» Work instruction
State how many lines in the entries below contain "Mídia". Write nothing but the number.

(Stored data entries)
****
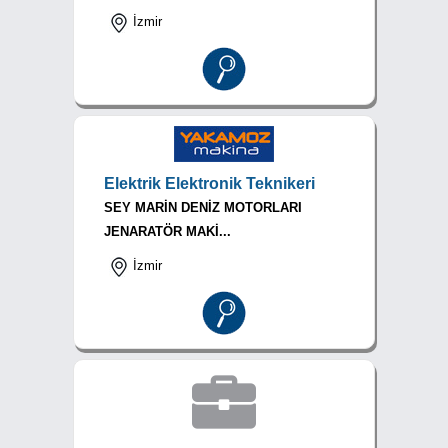
İzmir
Elektrik Elektronik Teknikeri
SEY MARİN DENİZ MOTORLARI
JENARATÖR MAKİ...
İzmir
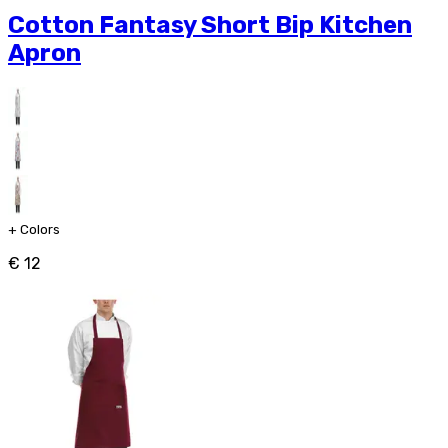
Cotton Fantasy Short Bip Kitchen
Apron
+
Colors
€ 12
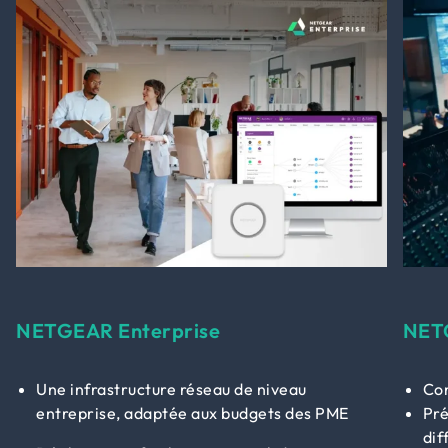
NETGEAR Enterprise
NET
Une infrastructure réseau de niveau
Con
entreprise, adaptée aux budgets des PME
Pré
dif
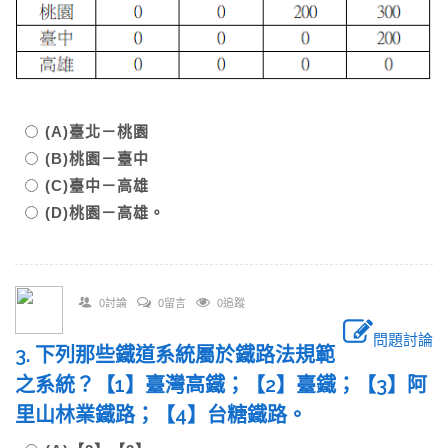
(A)臺北－桃園
(B)桃園－臺中
(C)臺中－高雄
(D)桃園－高雄。
0討論
0留言
0追蹤
問題討論
3. 下列那些鐵道系統屬於鐵路法規範
之系統？【1】臺灣高鐵；【2】臺鐵；【3】阿
里山林業鐵路；【4】台糖鐵路。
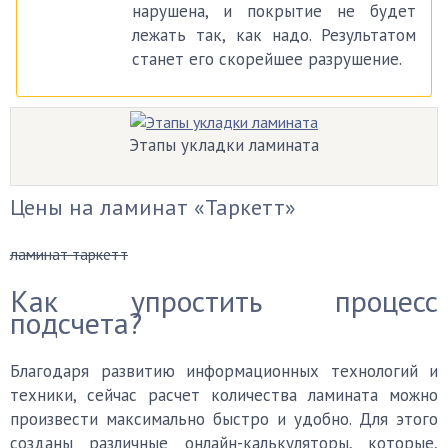
нарушена, и покрытие не будет
лежать так, как надо. Результатом
станет его скорейшее разрушение.
Этапы укладки ламината
Цены на ламинат «Таркетт»
ламинат таркетт
Как упростить процесс
подсчета?
Благодаря развитию информационных технологий и
техники, сейчас расчет количества ламината можно
произвести максимально быстро и удобно. Для этого
созданы различные онлайн-калькуляторы, которые,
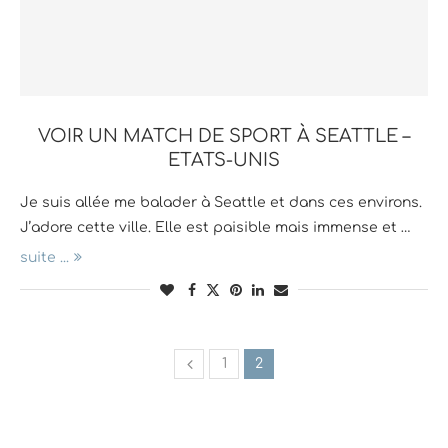
VOIR UN MATCH DE SPORT À SEATTLE –
ETATS-UNIS
Je suis allée me balader à Seattle et dans ces environs.
J’adore cette ville. Elle est paisible mais immense et …
suite ...
1
2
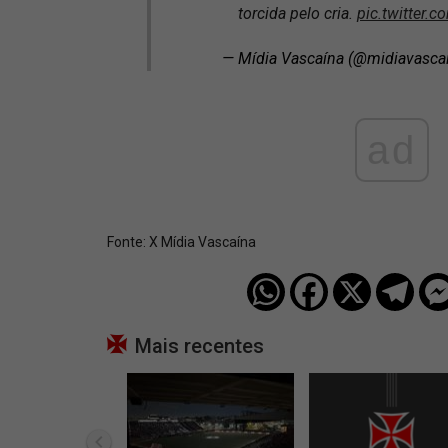
torcida pelo cria.
pic.twitter
— Mídia Vascaína (@midiavasca
ad
Fonte:
X Mídia Vascaína
Mais recentes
****
» Exercise output
2